§ WORK TO BE COMPLETED
Lines below starting with the line with "Предупреди рак" and going on through the line with "aussi sur CDV et ont" must be output exactly; the rest of the records must be left out.

Start of INFORMATION SUPPLIED

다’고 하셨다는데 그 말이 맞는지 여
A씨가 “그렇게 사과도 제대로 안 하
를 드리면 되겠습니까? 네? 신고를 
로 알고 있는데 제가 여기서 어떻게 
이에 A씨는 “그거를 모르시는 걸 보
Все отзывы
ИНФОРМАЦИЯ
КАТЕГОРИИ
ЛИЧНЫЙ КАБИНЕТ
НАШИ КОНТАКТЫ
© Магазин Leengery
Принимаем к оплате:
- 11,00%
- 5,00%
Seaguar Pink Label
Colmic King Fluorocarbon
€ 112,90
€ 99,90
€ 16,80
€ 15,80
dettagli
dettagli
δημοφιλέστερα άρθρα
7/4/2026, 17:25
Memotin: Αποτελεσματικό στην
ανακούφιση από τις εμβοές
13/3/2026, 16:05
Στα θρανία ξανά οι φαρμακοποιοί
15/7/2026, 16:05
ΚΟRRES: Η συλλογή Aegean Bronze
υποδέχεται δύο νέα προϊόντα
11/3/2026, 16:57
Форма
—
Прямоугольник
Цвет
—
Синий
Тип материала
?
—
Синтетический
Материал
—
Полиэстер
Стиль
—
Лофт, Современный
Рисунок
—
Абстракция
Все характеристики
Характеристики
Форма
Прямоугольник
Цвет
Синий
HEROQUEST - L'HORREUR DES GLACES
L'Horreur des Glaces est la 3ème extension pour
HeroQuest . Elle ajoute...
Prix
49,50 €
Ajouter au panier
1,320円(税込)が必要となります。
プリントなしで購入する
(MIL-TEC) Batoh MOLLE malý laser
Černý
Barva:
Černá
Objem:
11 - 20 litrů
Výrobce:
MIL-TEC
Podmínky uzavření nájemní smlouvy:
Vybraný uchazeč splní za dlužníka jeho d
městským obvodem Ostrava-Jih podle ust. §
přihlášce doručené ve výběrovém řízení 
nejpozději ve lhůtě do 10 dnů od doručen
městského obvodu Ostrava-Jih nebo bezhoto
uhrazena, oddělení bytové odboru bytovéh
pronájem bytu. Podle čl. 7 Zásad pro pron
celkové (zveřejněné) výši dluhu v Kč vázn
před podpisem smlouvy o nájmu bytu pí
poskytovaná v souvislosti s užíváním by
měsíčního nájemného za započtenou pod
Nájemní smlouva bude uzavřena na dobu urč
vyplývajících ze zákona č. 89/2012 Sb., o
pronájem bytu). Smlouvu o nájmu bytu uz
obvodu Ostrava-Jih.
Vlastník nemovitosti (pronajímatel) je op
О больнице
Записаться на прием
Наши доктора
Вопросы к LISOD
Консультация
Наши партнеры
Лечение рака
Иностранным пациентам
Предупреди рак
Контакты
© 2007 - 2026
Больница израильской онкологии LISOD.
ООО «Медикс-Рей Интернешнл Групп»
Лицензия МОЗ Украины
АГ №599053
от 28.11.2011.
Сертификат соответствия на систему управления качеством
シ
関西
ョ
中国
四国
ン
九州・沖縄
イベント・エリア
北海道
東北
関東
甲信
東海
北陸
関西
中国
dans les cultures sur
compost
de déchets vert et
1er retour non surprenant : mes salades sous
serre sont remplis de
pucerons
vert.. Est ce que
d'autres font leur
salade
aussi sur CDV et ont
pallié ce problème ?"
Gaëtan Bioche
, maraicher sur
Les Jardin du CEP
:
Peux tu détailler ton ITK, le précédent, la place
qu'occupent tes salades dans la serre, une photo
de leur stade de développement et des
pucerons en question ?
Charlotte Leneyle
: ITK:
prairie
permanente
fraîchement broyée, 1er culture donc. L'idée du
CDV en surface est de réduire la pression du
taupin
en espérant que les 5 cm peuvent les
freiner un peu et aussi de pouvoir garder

End of INFORMATION SUPPLIED

§ ANSWER TO THIS EXERCISE
Предупреди рак
Контакты
© 2007 - 2026
Больница израильской онкологии LISOD.
ООО «Медикс-Рей Интернешнл Групп»
Лицензия МОЗ Украины
АГ №599053
от 28.11.2011.
Сертификат соответствия на систему управления качеством
シ
関西
ョ
中国
四国
ン
九州・沖縄
イベント・エリア
北海道
東北
関東
甲信
東海
北陸
関西
中国
dans les cultures sur
compost
de déchets vert et
1er retour non surprenant : mes salades sous
serre sont remplis de
pucerons
vert.. Est ce que
d'autres font leur
salade
aussi sur CDV et ont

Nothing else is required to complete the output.